LLMs in Games - Infinite Stories, or Infinite Hype? - Chris Simon | grokludo 13
Chris Simon is a technologist who's given talks about AI – specifically LLMs, or Large Language Models such as ChatGPT. He's best known for calling it a hype-fueled dumpster fire.
Despite the spicy title of his talk above, his views around AI are quite nuanced. After researching the "LLM supply chain", including the process for how these models are trained and reinforced, he made an ethical decision to not engage with them at all – but he's still aware of the potential upsides, and charts a likely path forward after the hype bubble has died down.

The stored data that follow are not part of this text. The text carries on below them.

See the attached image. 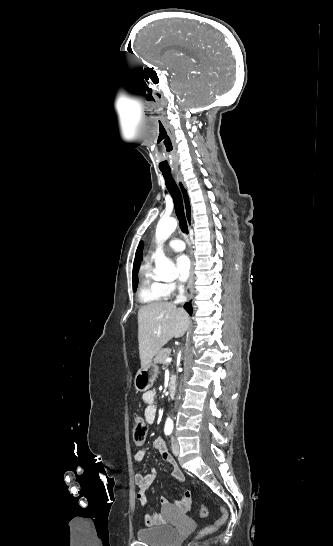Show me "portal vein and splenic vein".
<instances>
[{"instance_id":"18ae733b","label":"portal vein and splenic vein","mask_w":333,"mask_h":546,"mask_svg":"<svg viewBox=\"0 0 333 546\" xmlns=\"http://www.w3.org/2000/svg\"><path fill=\"white\" fill-rule=\"evenodd\" d=\"M172 361V358L171 357H167L166 358V362L170 363Z\"/></svg>"}]
</instances>
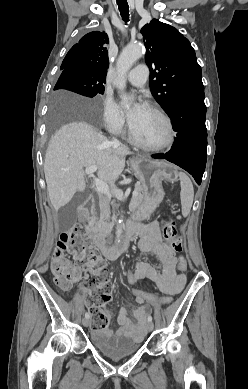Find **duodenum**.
Wrapping results in <instances>:
<instances>
[{"mask_svg":"<svg viewBox=\"0 0 248 389\" xmlns=\"http://www.w3.org/2000/svg\"><path fill=\"white\" fill-rule=\"evenodd\" d=\"M92 206V201L82 205L79 209V215L82 222H85L88 218L89 210ZM139 233L138 226L131 223L128 226L126 233L123 235L121 242L115 241L110 244L106 241L104 234H98L96 232L91 233V240L94 246L101 252V254L109 260H114L122 253L128 250L135 234Z\"/></svg>","mask_w":248,"mask_h":389,"instance_id":"1","label":"duodenum"}]
</instances>
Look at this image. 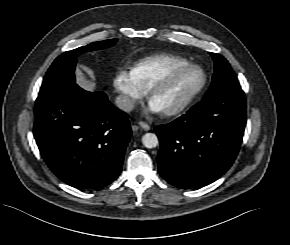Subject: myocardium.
I'll return each instance as SVG.
<instances>
[{"label": "myocardium", "instance_id": "1", "mask_svg": "<svg viewBox=\"0 0 290 245\" xmlns=\"http://www.w3.org/2000/svg\"><path fill=\"white\" fill-rule=\"evenodd\" d=\"M198 70L201 75H202V80L200 82V84L193 90V92L187 97L185 98L184 101H182L181 103H179L178 105H176L175 107L165 110L163 111V114L165 116H175L178 115L182 112H184L186 109H188L193 102L197 99V97L203 92V90L205 89L207 82H208V76L206 71L197 64H186L183 66H179L176 67L168 72H166L163 75L158 76L149 86L148 90H147V95L148 97L151 99L153 94L160 88L162 87L164 84H166L167 82H169L172 78H174L175 76L187 71V70Z\"/></svg>", "mask_w": 290, "mask_h": 245}]
</instances>
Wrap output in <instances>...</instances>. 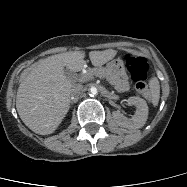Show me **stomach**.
Here are the masks:
<instances>
[{
    "mask_svg": "<svg viewBox=\"0 0 187 187\" xmlns=\"http://www.w3.org/2000/svg\"><path fill=\"white\" fill-rule=\"evenodd\" d=\"M107 70L116 79L123 81L127 80V73L125 70L124 62L121 59H114L107 64Z\"/></svg>",
    "mask_w": 187,
    "mask_h": 187,
    "instance_id": "0dacf381",
    "label": "stomach"
}]
</instances>
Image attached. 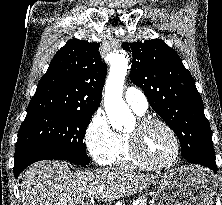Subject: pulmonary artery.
Listing matches in <instances>:
<instances>
[{
	"label": "pulmonary artery",
	"mask_w": 222,
	"mask_h": 205,
	"mask_svg": "<svg viewBox=\"0 0 222 205\" xmlns=\"http://www.w3.org/2000/svg\"><path fill=\"white\" fill-rule=\"evenodd\" d=\"M126 103L137 113L144 114L148 109L145 94L138 88L128 87L124 94Z\"/></svg>",
	"instance_id": "e3ab8cb5"
}]
</instances>
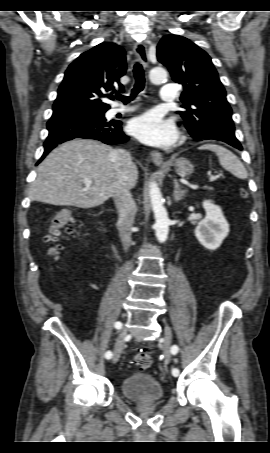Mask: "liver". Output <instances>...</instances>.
Returning a JSON list of instances; mask_svg holds the SVG:
<instances>
[{
    "label": "liver",
    "mask_w": 270,
    "mask_h": 453,
    "mask_svg": "<svg viewBox=\"0 0 270 453\" xmlns=\"http://www.w3.org/2000/svg\"><path fill=\"white\" fill-rule=\"evenodd\" d=\"M101 142L74 139L55 148L38 166L30 188V199L55 206L93 208L114 197L120 172L111 153ZM127 187L133 188L138 171L133 163L127 170ZM84 178L92 180L87 186Z\"/></svg>",
    "instance_id": "obj_1"
}]
</instances>
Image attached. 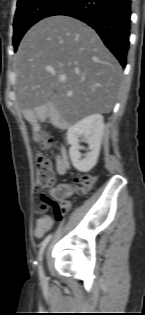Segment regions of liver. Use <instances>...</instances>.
I'll return each instance as SVG.
<instances>
[{
  "label": "liver",
  "instance_id": "6515ba94",
  "mask_svg": "<svg viewBox=\"0 0 145 315\" xmlns=\"http://www.w3.org/2000/svg\"><path fill=\"white\" fill-rule=\"evenodd\" d=\"M14 70L16 104L25 118L33 121L44 113L68 126L109 113L122 75L98 34L63 15L45 18L25 34Z\"/></svg>",
  "mask_w": 145,
  "mask_h": 315
}]
</instances>
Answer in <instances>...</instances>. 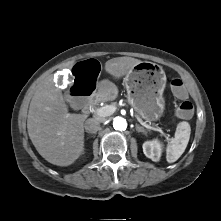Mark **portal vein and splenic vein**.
<instances>
[{
    "label": "portal vein and splenic vein",
    "mask_w": 221,
    "mask_h": 221,
    "mask_svg": "<svg viewBox=\"0 0 221 221\" xmlns=\"http://www.w3.org/2000/svg\"><path fill=\"white\" fill-rule=\"evenodd\" d=\"M116 111V107L114 105H106L100 108H97L95 110V114L99 117H107L113 114ZM137 120L140 122L141 125L146 127L147 129H152L154 131H158L160 133H163L162 129L159 127H151L147 125L145 122H143L140 118L137 117Z\"/></svg>",
    "instance_id": "obj_1"
}]
</instances>
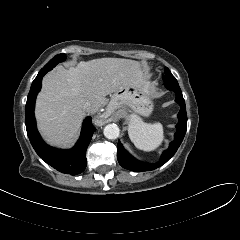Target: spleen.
Returning <instances> with one entry per match:
<instances>
[{"label": "spleen", "mask_w": 240, "mask_h": 240, "mask_svg": "<svg viewBox=\"0 0 240 240\" xmlns=\"http://www.w3.org/2000/svg\"><path fill=\"white\" fill-rule=\"evenodd\" d=\"M128 134L134 145L143 151L157 149L164 140L163 126L160 123H145L136 115L130 117Z\"/></svg>", "instance_id": "1"}]
</instances>
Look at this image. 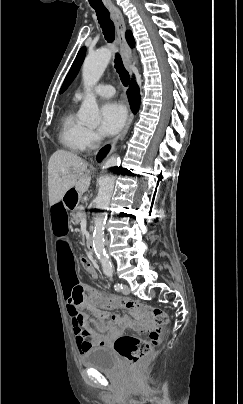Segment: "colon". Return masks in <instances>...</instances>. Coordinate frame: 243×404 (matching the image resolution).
<instances>
[{
	"label": "colon",
	"instance_id": "colon-1",
	"mask_svg": "<svg viewBox=\"0 0 243 404\" xmlns=\"http://www.w3.org/2000/svg\"><path fill=\"white\" fill-rule=\"evenodd\" d=\"M80 266L85 273L91 274L92 266L90 261L83 257L80 260ZM89 307L103 314L106 310L112 308H125L130 312L141 315L150 313L157 326L149 332L148 339H142L137 336H120L114 342L115 350L125 358L130 364H137L146 358L156 347L161 339V326L168 323V316L164 310L158 307H151L146 304L127 299L108 300L92 295Z\"/></svg>",
	"mask_w": 243,
	"mask_h": 404
}]
</instances>
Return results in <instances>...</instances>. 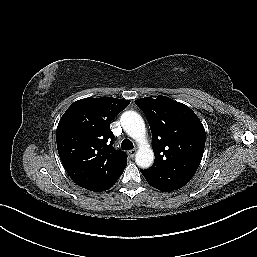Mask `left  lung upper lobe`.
<instances>
[{
  "label": "left lung upper lobe",
  "mask_w": 257,
  "mask_h": 257,
  "mask_svg": "<svg viewBox=\"0 0 257 257\" xmlns=\"http://www.w3.org/2000/svg\"><path fill=\"white\" fill-rule=\"evenodd\" d=\"M152 132L155 161L149 169H170L193 177L202 160L206 134L186 105L165 96L135 100Z\"/></svg>",
  "instance_id": "obj_1"
}]
</instances>
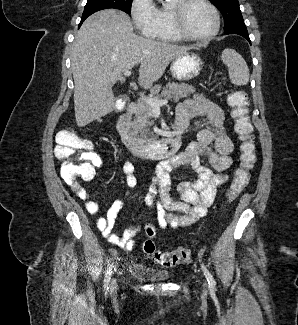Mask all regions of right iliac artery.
Returning <instances> with one entry per match:
<instances>
[{
  "mask_svg": "<svg viewBox=\"0 0 298 325\" xmlns=\"http://www.w3.org/2000/svg\"><path fill=\"white\" fill-rule=\"evenodd\" d=\"M111 274H112V267H109V270H107L106 274H105V278H104V289L105 290H108L109 287V282H110V279H111Z\"/></svg>",
  "mask_w": 298,
  "mask_h": 325,
  "instance_id": "1",
  "label": "right iliac artery"
}]
</instances>
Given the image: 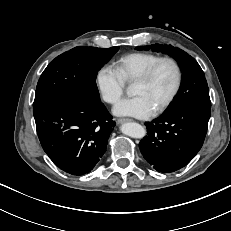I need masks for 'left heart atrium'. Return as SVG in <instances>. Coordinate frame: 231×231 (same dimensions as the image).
Listing matches in <instances>:
<instances>
[{
    "mask_svg": "<svg viewBox=\"0 0 231 231\" xmlns=\"http://www.w3.org/2000/svg\"><path fill=\"white\" fill-rule=\"evenodd\" d=\"M113 112L119 116H131L136 118H149L155 108L142 95H136L121 100L113 109Z\"/></svg>",
    "mask_w": 231,
    "mask_h": 231,
    "instance_id": "39dd6f15",
    "label": "left heart atrium"
}]
</instances>
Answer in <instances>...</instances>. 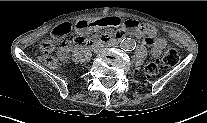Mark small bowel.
Masks as SVG:
<instances>
[{
  "label": "small bowel",
  "mask_w": 207,
  "mask_h": 123,
  "mask_svg": "<svg viewBox=\"0 0 207 123\" xmlns=\"http://www.w3.org/2000/svg\"><path fill=\"white\" fill-rule=\"evenodd\" d=\"M123 24L121 17L100 18L96 22H86L85 20L77 21V28L83 32H88L92 27L94 28H116ZM134 33L136 37L143 38L146 45L151 46V55L159 57L166 43L164 39L156 36V29L148 24H140L134 19L125 22L124 29L119 30L114 37L124 36L126 33ZM108 37V36H107Z\"/></svg>",
  "instance_id": "c3829d8e"
}]
</instances>
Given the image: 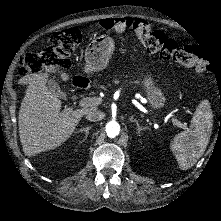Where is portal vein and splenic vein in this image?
I'll list each match as a JSON object with an SVG mask.
<instances>
[{"label": "portal vein and splenic vein", "mask_w": 221, "mask_h": 221, "mask_svg": "<svg viewBox=\"0 0 221 221\" xmlns=\"http://www.w3.org/2000/svg\"><path fill=\"white\" fill-rule=\"evenodd\" d=\"M102 102H103V99L101 97L85 98L81 100V106L97 105V104H101ZM170 121L174 125H178L179 127H182V125L178 122V120L175 117L171 116Z\"/></svg>", "instance_id": "portal-vein-and-splenic-vein-1"}]
</instances>
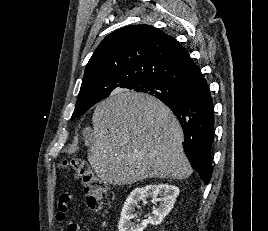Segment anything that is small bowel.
Masks as SVG:
<instances>
[{"mask_svg": "<svg viewBox=\"0 0 268 231\" xmlns=\"http://www.w3.org/2000/svg\"><path fill=\"white\" fill-rule=\"evenodd\" d=\"M71 198L72 196L70 194H61L59 196L56 221L65 227L67 231H81L80 225L71 220L68 216L67 205Z\"/></svg>", "mask_w": 268, "mask_h": 231, "instance_id": "c3829d8e", "label": "small bowel"}]
</instances>
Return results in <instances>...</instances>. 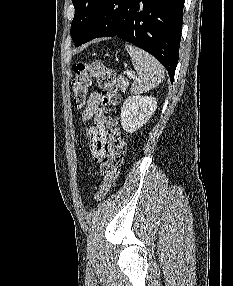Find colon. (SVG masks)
Here are the masks:
<instances>
[{
  "label": "colon",
  "mask_w": 233,
  "mask_h": 286,
  "mask_svg": "<svg viewBox=\"0 0 233 286\" xmlns=\"http://www.w3.org/2000/svg\"><path fill=\"white\" fill-rule=\"evenodd\" d=\"M73 70V102L75 107L82 108L91 81L96 80L102 91V105L108 113H113L120 101L116 76L113 70L106 67L101 61L77 62ZM107 139L104 144L106 151L102 159V181L96 192V199H103L115 186L120 173V167L125 152V143L121 136L117 117L110 115L107 118Z\"/></svg>",
  "instance_id": "1"
}]
</instances>
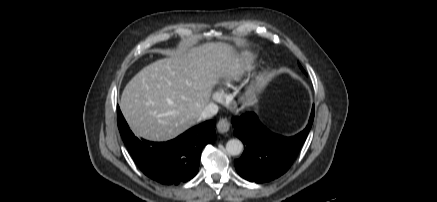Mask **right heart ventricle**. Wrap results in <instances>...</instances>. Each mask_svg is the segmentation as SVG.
Wrapping results in <instances>:
<instances>
[{
  "label": "right heart ventricle",
  "mask_w": 437,
  "mask_h": 202,
  "mask_svg": "<svg viewBox=\"0 0 437 202\" xmlns=\"http://www.w3.org/2000/svg\"><path fill=\"white\" fill-rule=\"evenodd\" d=\"M256 56L251 53H243L239 62L233 67L228 77L223 81L224 86H230L239 81L252 67Z\"/></svg>",
  "instance_id": "1"
}]
</instances>
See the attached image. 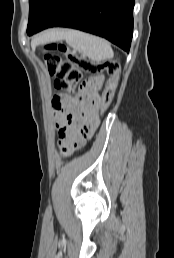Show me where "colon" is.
<instances>
[{"mask_svg":"<svg viewBox=\"0 0 174 258\" xmlns=\"http://www.w3.org/2000/svg\"><path fill=\"white\" fill-rule=\"evenodd\" d=\"M43 59L50 75L54 77L55 87L66 91L68 95H75L76 87L85 73L105 71L109 80L101 97L100 110L101 112L107 111L112 103L118 82L120 64L117 60L94 62L78 55L64 44L46 46Z\"/></svg>","mask_w":174,"mask_h":258,"instance_id":"colon-1","label":"colon"}]
</instances>
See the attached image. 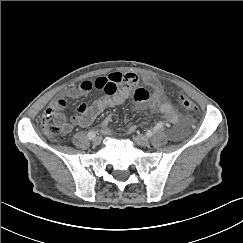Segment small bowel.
Wrapping results in <instances>:
<instances>
[{"label":"small bowel","mask_w":243,"mask_h":243,"mask_svg":"<svg viewBox=\"0 0 243 243\" xmlns=\"http://www.w3.org/2000/svg\"><path fill=\"white\" fill-rule=\"evenodd\" d=\"M144 82L152 87V103L158 110L165 114L171 123L179 122V115L169 103H161L162 88L159 82L152 77H145ZM138 84V77L134 73H111L107 76H99L95 79H85L78 84L60 93L48 106L45 113H56V119H64L58 112L66 105L65 97L77 98L87 95L92 90L102 92V96L95 101L79 104L71 117L70 123H64L65 132H69L73 126L88 127L105 110L123 104L131 95L132 89ZM150 98L149 93L141 88L133 92L132 99L135 103H144ZM104 130L108 129V121L102 123ZM128 132L133 133L136 127L131 125Z\"/></svg>","instance_id":"obj_1"}]
</instances>
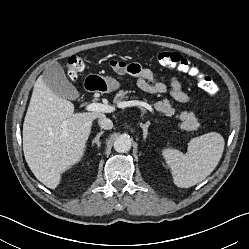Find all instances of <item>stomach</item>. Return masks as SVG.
I'll use <instances>...</instances> for the list:
<instances>
[{"label": "stomach", "mask_w": 249, "mask_h": 249, "mask_svg": "<svg viewBox=\"0 0 249 249\" xmlns=\"http://www.w3.org/2000/svg\"><path fill=\"white\" fill-rule=\"evenodd\" d=\"M99 80L100 83V91L103 93H110L120 88V83L109 76H94Z\"/></svg>", "instance_id": "0dacf381"}]
</instances>
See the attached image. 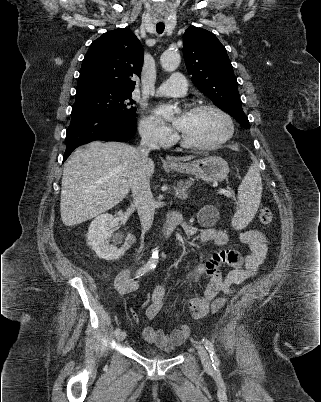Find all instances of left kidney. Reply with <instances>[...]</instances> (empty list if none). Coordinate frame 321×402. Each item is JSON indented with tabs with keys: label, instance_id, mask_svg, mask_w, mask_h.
<instances>
[{
	"label": "left kidney",
	"instance_id": "left-kidney-1",
	"mask_svg": "<svg viewBox=\"0 0 321 402\" xmlns=\"http://www.w3.org/2000/svg\"><path fill=\"white\" fill-rule=\"evenodd\" d=\"M197 218L204 225H213L219 218V212L213 206H206L198 212Z\"/></svg>",
	"mask_w": 321,
	"mask_h": 402
}]
</instances>
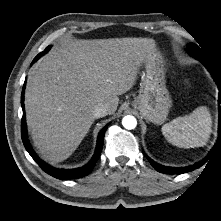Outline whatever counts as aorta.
<instances>
[{
  "label": "aorta",
  "mask_w": 221,
  "mask_h": 221,
  "mask_svg": "<svg viewBox=\"0 0 221 221\" xmlns=\"http://www.w3.org/2000/svg\"><path fill=\"white\" fill-rule=\"evenodd\" d=\"M122 125L124 128L131 130L134 129L137 125V120L132 115H127L122 119Z\"/></svg>",
  "instance_id": "1"
}]
</instances>
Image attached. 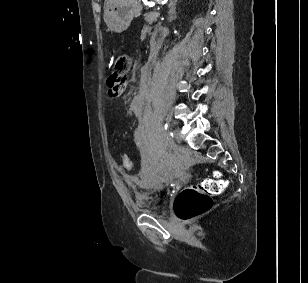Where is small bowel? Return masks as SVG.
<instances>
[{
  "label": "small bowel",
  "instance_id": "c3829d8e",
  "mask_svg": "<svg viewBox=\"0 0 308 283\" xmlns=\"http://www.w3.org/2000/svg\"><path fill=\"white\" fill-rule=\"evenodd\" d=\"M107 86H108V95L112 99L120 97L125 90V84L120 87H117V86H112L109 83H107ZM145 108H146L145 94L142 92H139L132 98L128 106L127 113L133 114L134 116L138 118H142L145 114Z\"/></svg>",
  "mask_w": 308,
  "mask_h": 283
}]
</instances>
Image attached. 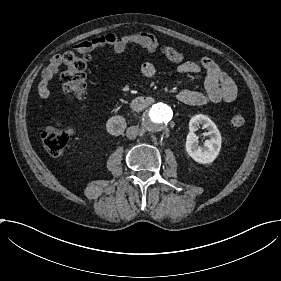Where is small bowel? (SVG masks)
Wrapping results in <instances>:
<instances>
[{
    "label": "small bowel",
    "instance_id": "1",
    "mask_svg": "<svg viewBox=\"0 0 281 281\" xmlns=\"http://www.w3.org/2000/svg\"><path fill=\"white\" fill-rule=\"evenodd\" d=\"M102 44L111 47L115 52H124L129 47H143L148 52H155L159 48L157 38L149 32L109 33L101 39ZM75 49L71 52L75 55ZM163 54L176 64L179 74H196L204 70L207 74L205 86L201 90L182 89L176 93V100L182 104L204 105L215 104L221 101L232 102L237 99V88L234 81L209 57H200L198 62L185 61L184 54L169 46L162 49ZM63 54L54 55L48 66L41 74L39 95L42 99L51 97L49 83L65 63ZM142 74L147 78H155L158 67L152 62H145L141 66ZM67 90H64L66 93Z\"/></svg>",
    "mask_w": 281,
    "mask_h": 281
}]
</instances>
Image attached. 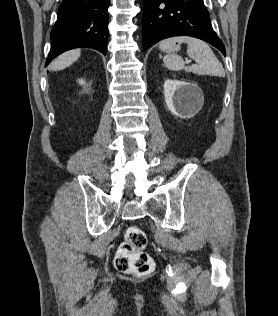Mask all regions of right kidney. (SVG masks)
Returning a JSON list of instances; mask_svg holds the SVG:
<instances>
[{
    "instance_id": "obj_1",
    "label": "right kidney",
    "mask_w": 278,
    "mask_h": 316,
    "mask_svg": "<svg viewBox=\"0 0 278 316\" xmlns=\"http://www.w3.org/2000/svg\"><path fill=\"white\" fill-rule=\"evenodd\" d=\"M80 85H85V81L83 79L78 81Z\"/></svg>"
}]
</instances>
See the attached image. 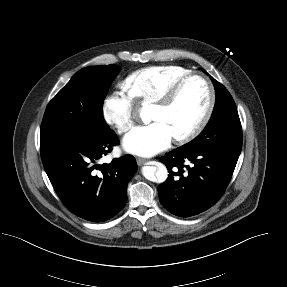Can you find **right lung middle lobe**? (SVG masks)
<instances>
[{"instance_id":"dd1d6c3e","label":"right lung middle lobe","mask_w":287,"mask_h":287,"mask_svg":"<svg viewBox=\"0 0 287 287\" xmlns=\"http://www.w3.org/2000/svg\"><path fill=\"white\" fill-rule=\"evenodd\" d=\"M117 65L79 70L48 104L40 128V148L87 141L110 130L102 115L107 90L119 73Z\"/></svg>"}]
</instances>
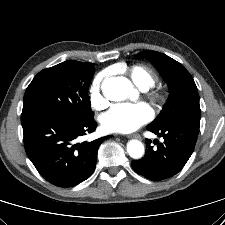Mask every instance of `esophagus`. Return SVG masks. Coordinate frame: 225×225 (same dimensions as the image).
<instances>
[{
    "instance_id": "obj_1",
    "label": "esophagus",
    "mask_w": 225,
    "mask_h": 225,
    "mask_svg": "<svg viewBox=\"0 0 225 225\" xmlns=\"http://www.w3.org/2000/svg\"><path fill=\"white\" fill-rule=\"evenodd\" d=\"M128 138H136V139H139V140L142 139L141 136L138 135V134L129 135Z\"/></svg>"
}]
</instances>
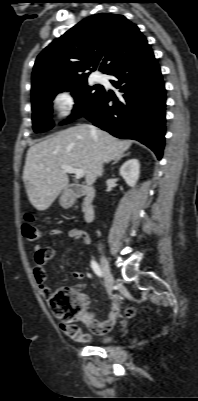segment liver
Returning <instances> with one entry per match:
<instances>
[{
	"label": "liver",
	"instance_id": "obj_1",
	"mask_svg": "<svg viewBox=\"0 0 198 401\" xmlns=\"http://www.w3.org/2000/svg\"><path fill=\"white\" fill-rule=\"evenodd\" d=\"M131 144L132 141L117 139L101 129L93 135L88 125H78L32 145L23 170L31 204L37 210H46L68 187L69 178L62 165L82 169L86 184L91 186L97 177L99 158L102 163L115 160Z\"/></svg>",
	"mask_w": 198,
	"mask_h": 401
}]
</instances>
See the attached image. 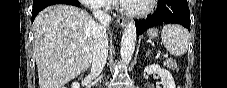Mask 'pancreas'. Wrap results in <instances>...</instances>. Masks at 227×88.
I'll use <instances>...</instances> for the list:
<instances>
[{
	"label": "pancreas",
	"mask_w": 227,
	"mask_h": 88,
	"mask_svg": "<svg viewBox=\"0 0 227 88\" xmlns=\"http://www.w3.org/2000/svg\"><path fill=\"white\" fill-rule=\"evenodd\" d=\"M164 64L171 70H178L177 63L174 59H166Z\"/></svg>",
	"instance_id": "cf45deb5"
}]
</instances>
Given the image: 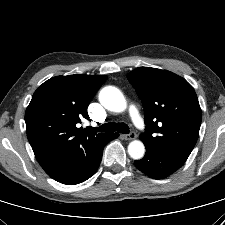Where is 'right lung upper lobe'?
Instances as JSON below:
<instances>
[{
    "label": "right lung upper lobe",
    "instance_id": "cb5924a9",
    "mask_svg": "<svg viewBox=\"0 0 225 225\" xmlns=\"http://www.w3.org/2000/svg\"><path fill=\"white\" fill-rule=\"evenodd\" d=\"M106 79L105 75L56 76L33 94L25 113L26 131L45 172H51L70 156L89 154L108 134L77 128L83 119L89 120L87 107Z\"/></svg>",
    "mask_w": 225,
    "mask_h": 225
}]
</instances>
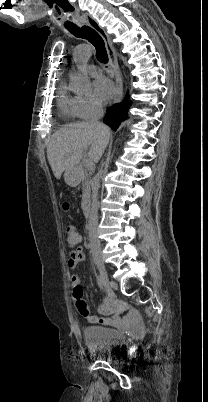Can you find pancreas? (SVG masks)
Here are the masks:
<instances>
[{
    "instance_id": "obj_1",
    "label": "pancreas",
    "mask_w": 208,
    "mask_h": 402,
    "mask_svg": "<svg viewBox=\"0 0 208 402\" xmlns=\"http://www.w3.org/2000/svg\"><path fill=\"white\" fill-rule=\"evenodd\" d=\"M79 176H81L82 180V190H83V194H91V176H92V172H90V170H81Z\"/></svg>"
}]
</instances>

"Sometimes people point out that every hype bubble we've had in the past has left behind an infrastructure layer that's served the future in a way that was not predictable," says Simon.
As such, he believes smaller, highly specialized models that run on your GPU are "a very probable outcome of this whole phase."
AI is going to be an increasingly big topic in games. From things like art and code generation, to chat moderation, to dynamic difficulty systems, and all the way to engineless games that use a neural network to generate images based on user input. And there are many more potential uses.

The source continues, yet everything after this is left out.